▶ _Work to complete_:
Show every line of the material that follows in which the word "изменений" occurs.

Study material Block Start

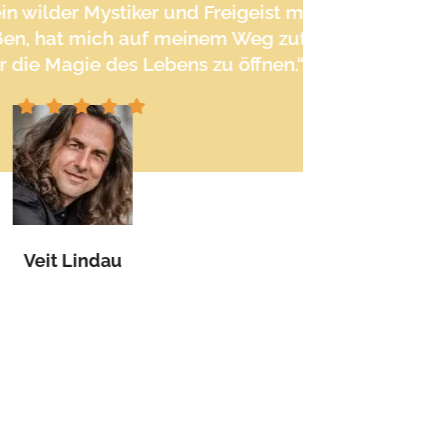
ystiker und Freigeist mit tiefem Herzen, laut
ch auf meinem Weg zutiefst inspiriert und
 des Lebens zu öffnen.“
dau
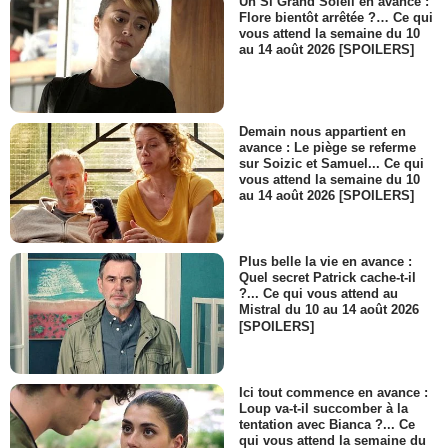
Un Si Grand Soleil en avance :
Flore bientôt arrêtée ?… Ce qui
vous attend la semaine du 10
au 14 août 2026 [SPOILERS]
Demain nous appartient en
avance : Le piège se referme
sur Soizic et Samuel... Ce qui
vous attend la semaine du 10
au 14 août 2026 [SPOILERS]
Plus belle la vie en avance :
Quel secret Patrick cache-t-il
?... Ce qui vous attend au
Mistral du 10 au 14 août 2026
[SPOILERS]
Ici tout commence en avance :
Loup va-t-il succomber à la
tentation avec Bianca ?... Ce
qui vous attend la semaine du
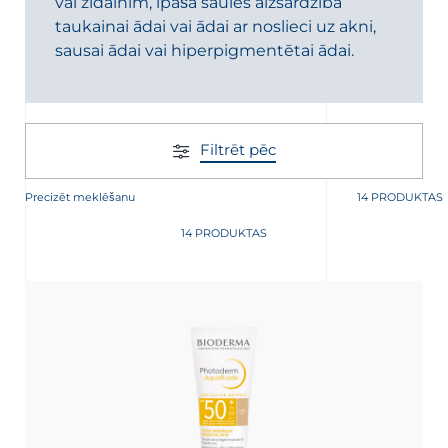
vai zīdainim, īpaša saules aizsardzība
taukainai ādai vai ādai ar noslieci uz akni,
sausai ādai vai hiperpigmentētai ādai.
Filtrēt pēc
JAUNUMU SAŅEMŠANAI
Precizēt meklēšanu
14 PRODUKTAS
 saņemšanai
14 PRODUKTAS
āciju par jūsu personas datu aizsardzību,
siet sadaļu
Datu privātums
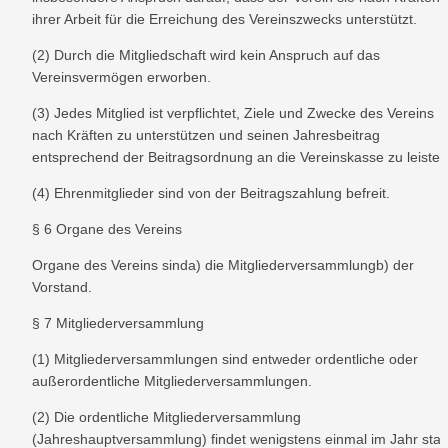
ihrer Arbeit für die Erreichung des Vereinszwecks unterstützt.
(2) Durch die Mitgliedschaft wird kein Anspruch auf das 
Vereinsvermögen erworben.
(3) Jedes Mitglied ist verpflichtet, Ziele und Zwecke des Vereins 
nach Kräften zu unterstützen und seinen Jahresbeitrag 
entsprechend der Beitragsordnung an die Vereinskasse zu leisten
(4) Ehrenmitglieder sind von der Beitragszahlung befreit.
§ 6 Organe des Vereins
Organe des Vereins sinda) die Mitgliederversammlungb) der 
Vorstand.
§ 7 Mitgliederversammlung
(1) Mitgliederversammlungen sind entweder ordentliche oder 
außerordentliche Mitgliederversammlungen.
(2) Die ordentliche Mitgliederversammlung 
(Jahreshauptversammlung) findet wenigstens einmal im Jahr statt,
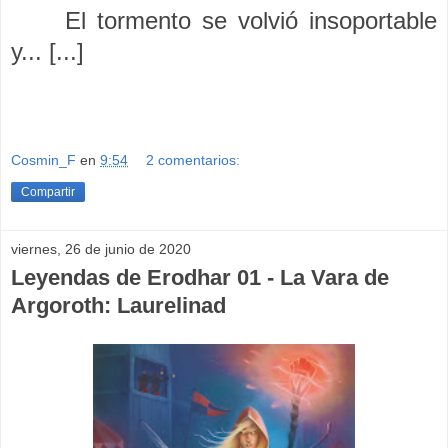
El tormento se volvió insoportable
y... [...]
Cosmin_F
en
9:54
2 comentarios:
Compartir
viernes, 26 de junio de 2020
Leyendas de Erodhar 01 - La Vara de
Argoroth: Laurelinad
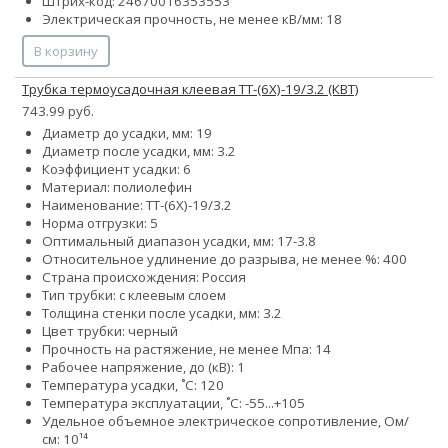
Штрих-код: 24670016353553
Электрическая прочность, не менее кВ/мм: 18
В корзину
Трубка термоусадочная клеевая ТТ-(6Х)-19/3.2 (КВТ)
743.99 руб.
Диаметр до усадки, мм: 19
Диаметр после усадки, мм: 3.2
Коэффициент усадки: 6
Материал: полиолефин
Наименование: ТТ-(6Х)-19/3.2
Норма отгрузки: 5
Оптимальный диапазон усадки, мм: 17-3.8
Относительное удлинение до разрыва, не менее %: 400
Страна происхождения: Россия
Тип трубки: с клеевым слоем
Толщина стенки после усадки, мм: 3.2
Цвет трубки: черный
Прочность на растяжение, не менее Мпа: 14
Рабочее напряжение, до (кВ): 1
Температура усадки, ˚С: 120
Температура эксплуатации, ˚С: -55...+105
Удельное объемное электрическое сопротивление, Ом/
см: 10¹⁴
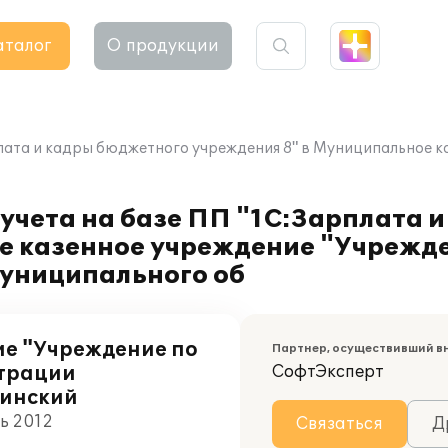
аталог
О продукции
плата и кадры бюджетного учреждения 8" в Муниципальное 
учета на базе ПП "1С:Зарплата 
е казенное учреждение "Учрежд
униципального об
е "Учреждение по
Партнер, осуществивший в
страции
СофтЭксперт
синский
ль 2012
Связаться
Д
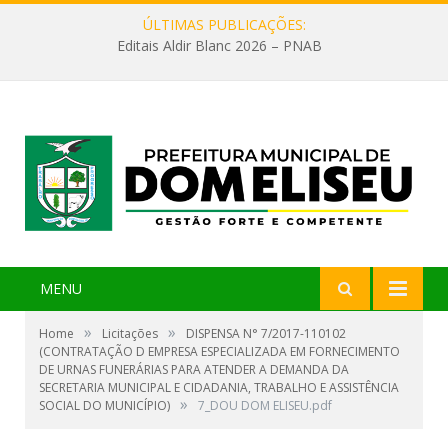
ÚLTIMAS PUBLICAÇÕES:
Editais Aldir Blanc 2026 – PNAB
MENU
»
»
Home
Licitações
DISPENSA N° 7/2017-110102
(CONTRATAÇÃO D EMPRESA ESPECIALIZADA EM FORNECIMENTO
DE URNAS FUNERÁRIAS PARA ATENDER A DEMANDA DA
SECRETARIA MUNICIPAL E CIDADANIA, TRABALHO E ASSISTÊNCIA
»
SOCIAL DO MUNICÍPIO)
7_DOU DOM ELISEU.pdf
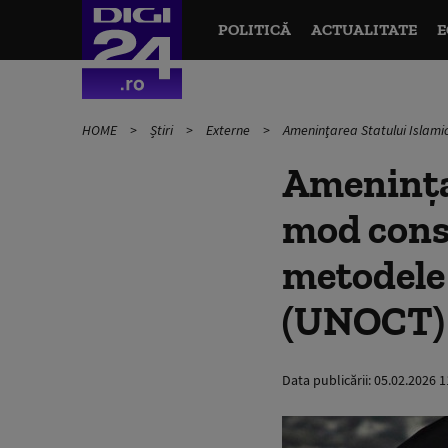
POLITICĂ
ACTUALITATE
E
HOME
Știri
Externe
Ameninţarea Statului Islamic 
Ameninţar
mod const
metodele 
(UNOCT)
Data publicării:
05.02.2026 1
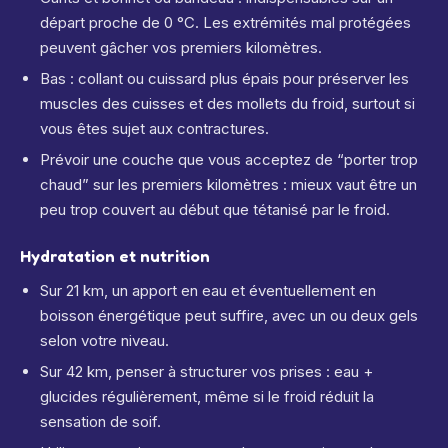
départ proche de 0 °C. Les extrémités mal protégées
peuvent gâcher vos premiers kilomètres.
Bas : collant ou cuissard plus épais pour préserver les
muscles des cuisses et des mollets du froid, surtout si
vous êtes sujet aux contractures.
Prévoir une couche que vous acceptez de “porter trop
chaud” sur les premiers kilomètres : mieux vaut être un
peu trop couvert au début que tétanisé par le froid.
Hydratation et nutrition
Sur 21 km, un apport en eau et éventuellement en
boisson énergétique peut suffire, avec un ou deux gels
selon votre niveau.
Sur 42 km, penser à structurer vos prises : eau +
glucides régulièrement, même si le froid réduit la
sensation de soif.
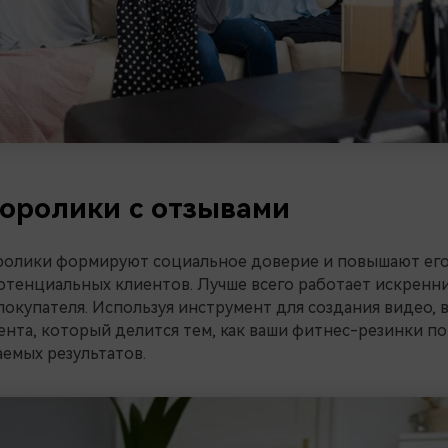
еоролики с отзывами
ролики формируют социальное доверие и повышают его
отенциальных клиентов. Лучше всего работает искренни
окупателя. Используя инструмент для создания видео, 
ента, который делится тем, как ваши фитнес-резинки п
емых результатов.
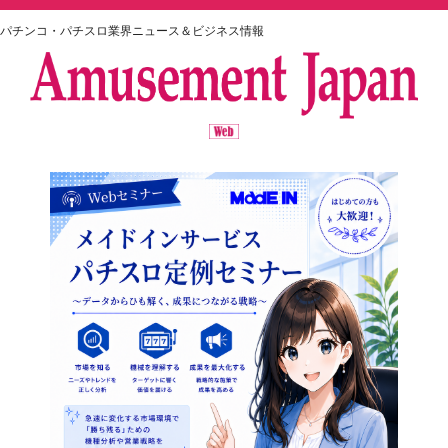
パチンコ・パチスロ業界ニュース＆ビジネス情報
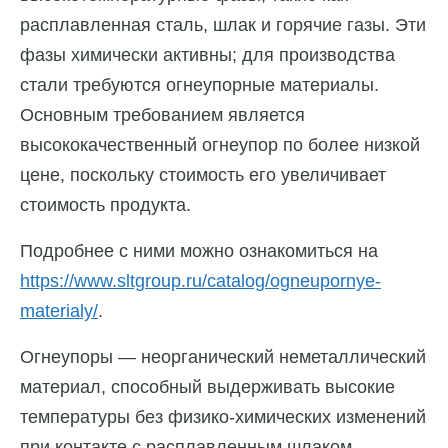
расплавленная сталь, шлак и горячие газы. Эти
фазы химически активны; для производства
стали требуются огнеупорные материалы.
Основным требованием является
высококачественный огнеупор по более низкой
цене, поскольку стоимость его увеличивает
стоимость продукта.
Подробнее с ними можно ознакомиться на
https://www.sltgroup.ru/catalog/ogneupornye-
materialy/
.
Огнеупоры — неорганический неметаллический
материал, способный выдерживать высокие
температуры без физико-химических изменений
при контакте с расплавленным шлаком,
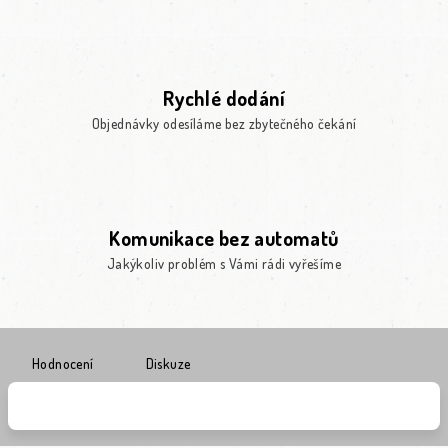
Rychlé dodání
Objednávky odesíláme bez zbytečného čekání
Komunikace bez automatů
Jakýkoliv problém s Vámi rádi vyřešíme
Hodnocení
Diskuze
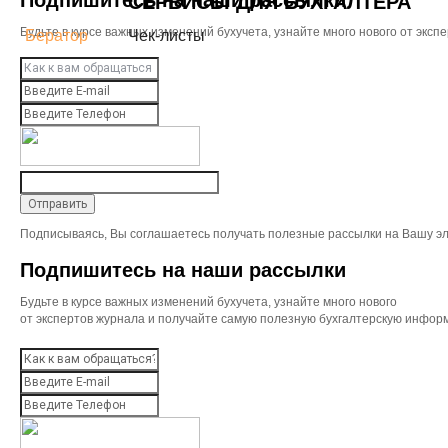
Подпишитесь на наши рассылки
СЕРВИСЫ ДЛЯ БУХГАЛТЕРА
Будьте в курсе важных изменений бухучета, узнайте много нового от эк
Бератор
Чек-листы
Подписываясь, Вы соглашаетесь получать полезные рассылки на Вашу эл
Подпишитесь на наши рассылки
Будьте в курсе важных изменений бухучета, узнайте много нового
от экспертов журнала и получайте самую полезную бухгалтерскую инфор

Study material Block End

▶ _Response to this exercise_:
температуры без физико-химических изменений
Будьте в курсе важных изменений бухучета, узнайте много нового от эк
Будьте в курсе важных изменений бухучета, узнайте много нового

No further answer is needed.